Thanksgiving has come and gone. Maybe its me and my fascination but food seems to get better as I get older. Thanksgiving dinner was perfect. Yes yes, I'm super thankful for my family, my health and all of that but the food was so on point! Me & my mom threw down! I'm sad that all the leftovers are gone but we do have a boat load of turkey left. My first challenge was to transform part of a 17lb hunk of meat into a delectable soup and pair it with a wine.

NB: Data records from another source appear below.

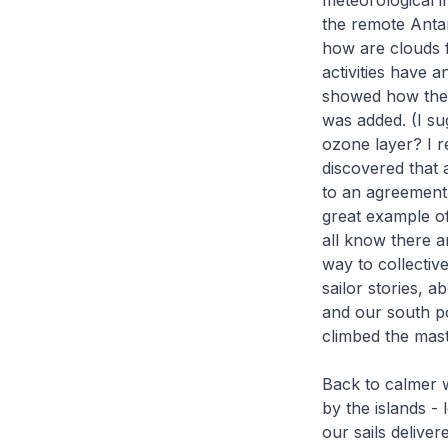
meteorological i
the remote Antar
how are clouds 
activities have 
showed how the c
was added. (I su
ozone layer? I re
discovered that 
to an agreement
great example of
all know there a
way to collectiv
sailor stories,
and our south po
climbed the mast
Back to calmer 
by the islands -
our sails delive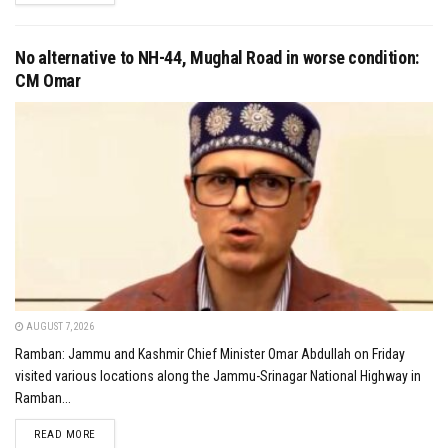
No alternative to NH-44, Mughal Road in worse condition:
CM Omar
AUGUST 7, 2026
Ramban: Jammu and Kashmir Chief Minister Omar Abdullah on Friday
visited various locations along the Jammu-Srinagar National Highway in
Ramban...
DETAILS
READ MORE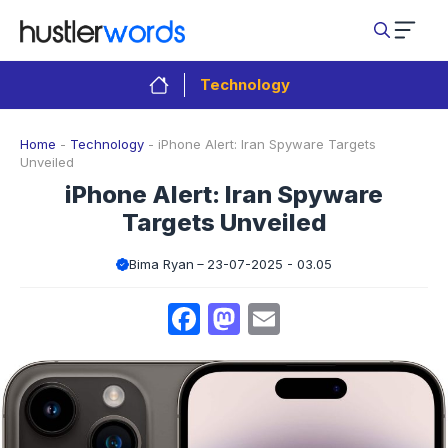
Skip
to
content
Technology
Home
-
Technology
-
iPhone Alert: Iran Spyware Targets
Unveiled
iPhone Alert: Iran Spyware
Targets Unveiled
Bima Ryan
23-07-2025 - 03.05
Facebook
Mastodon
Email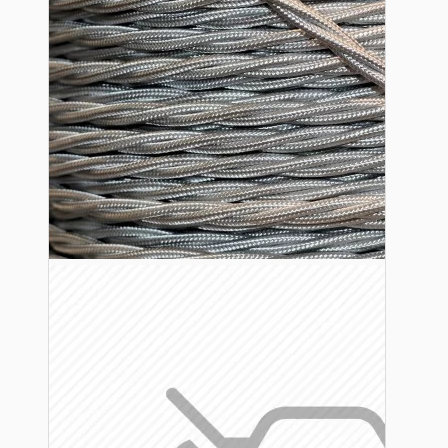
Lampshade Adapters
Accessories
Chains and Hooks
Cord Grips and Glands
Screws and Fixings
Tools
View More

I chose a white blend from South Africa to pair with my soup.
2014 Keermont, Terrasse
Stellenbosch, South Africa
65% Chenin Blanc, 17% Sauvignon Blanc, 13% Chardonnay, 5% Viognier
This wine visually a pale lemon with hues of gold. The nose is stunning with orange blossom, citrus, vanilla, peach and notes of Werther's Original (I know I'm really showing my age). On the palate, this wine is straight sultry. I can taste the oak but its not overwhelming. The wine has a medium body and high acidity. It would be a perfect Thanksgiving wine. The texture is great for turkey and all the sides. I knew my soup would stand up to it very well.
When pairing wine & food, I like to say you are matching 2 bodies. You cant have a Justin Bieber body with Jill Scott. Feel me? The wine is full of layers of flavor and character from the grapes used to produce it. That 65% Chenin Blanc really shines through & cuts through the fat, salt & spice in the soup. Chardonnay and Viognier are excellent with poultry so that turkey flavor simply compliments the wine.
This post is dedicated to all of the Native Americans protesting the Dakota Access Pipeline. Stay strong. We are praying for you.